4.2.2 was instantaneous for me too, 4.2.38 was when the "init loading..." got introduced and ended up slowing things down, but once it found the library paths the first time you used PLAY, it got a little faster afterwards, but still not as fast as 4.2.2. 

PLAY 4.30 = the slowest "init loading..." times and it still remains to be slow, even after the first loading of all samples and finding paths. The samples themselves load quickly, just the initial loading is slow. 

I double checked 4.2.2 (re-installed) just now to confirm that it's still the fastest at locating and loading samples .
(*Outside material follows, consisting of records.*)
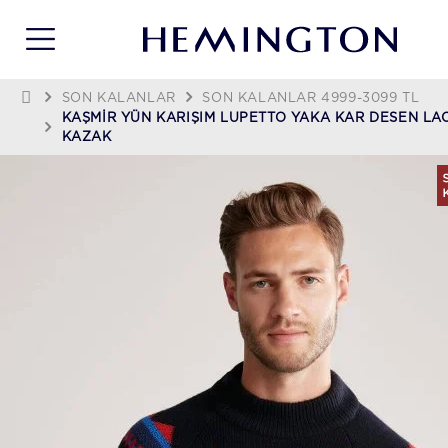
SON KALANLAR
SON KALANLAR 4999-3099 TL
KAŞMIR YÜN KARIŞIM LUPETTO YAKA KAR DESEN LA
KAZAK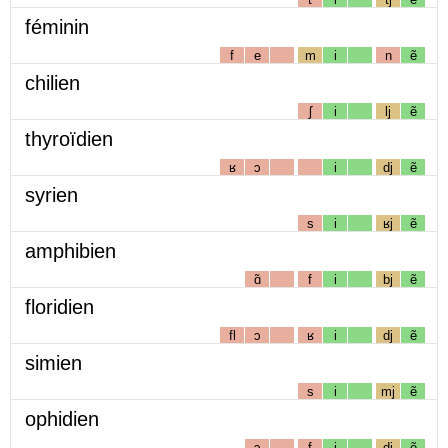
féminin
f
e
m
i
n
ẽ
chilien
ʃ
i
lj
ẽ
thyroïdien
ʁ
ɔ
i
dj
ẽ
syrien
s
i
ʁj
ẽ
amphibien
ɑ̃
f
i
bj
ẽ
floridien
fl
ɔ
ʁ
i
dj
ẽ
simien
s
i
mj
ẽ
ophidien
ɔ
f
i
dj
ẽ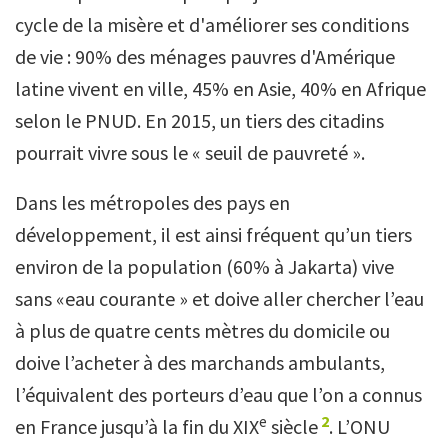
cycle de la misère et d'améliorer ses conditions
de vie : 90% des ménages pauvres d'Amérique
latine vivent en ville, 45% en Asie, 40% en Afrique
selon le PNUD. En 2015, un tiers des citadins
pourrait vivre sous le « seuil de pauvreté ».
Dans les métropoles des pays en
développement, il est ainsi fréquent qu’un tiers
environ de la population (60% à Jakarta) vive
sans «eau courante » et doive aller chercher l’eau
à plus de quatre cents mètres du domicile ou
doive l’acheter à des marchands ambulants,
l’équivalent des porteurs d’eau que l’on a connus
2
e
en France jusqu’à la fin du XIX
siècle
. L’ONU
I hope this info helps Jay.


----------



## EastWest Lurker (Nov 13, 2015)

Thank you for confirming that


----------



## Jaap (Nov 13, 2015)

The loading is no problem here, but I have some occassional situations that PLAY suddenly can't find the folder with samples (happened with the SD2 folder, HB and Silk) and the find file option that pops up doesnt work, but pointing it again to the folder directory in the main list of libraries helps solving it. Happened around 5x now, didn't happen before 4.3. Not a big thing, just a bit annoying. Otherwise it's working fine.


----------



## Russell Moran (Nov 13, 2015)

After 4.2.2 Play started cronically forgetting the location of some of my Play libraries (woodwinds in particular) - very annoying. Sticking with 4.2.2 for now. This is on Mac OS 10.9.5.

thanks

rz


----------



## NYC Composer (Nov 14, 2015)

Anyone ever seen the "samples missing" thingie on the Gold 2nd violins legato slur port? It probably got fixed with some update I haven't installed, just curious.


----------



## Peter Costa (Nov 19, 2015)

Is VEPRO 5 still crashing for anyone on Play 4.3. I updated to 4.3.1 and still get crashing upon loading


----------



## ChazC (Nov 19, 2015)

Peter Costa said:


> Is VEPRO 5 still crashing for anyone on Play 4.3. I updated to 4.3.1 and still get crashing upon loading



Working fine here. Win7 pro 64bit.


----------



## EastWest Lurker (Nov 19, 2015)

ChazC said:


> Working fine here. Win7 pro 64bit.



Fine here on both Mac and PC.


----------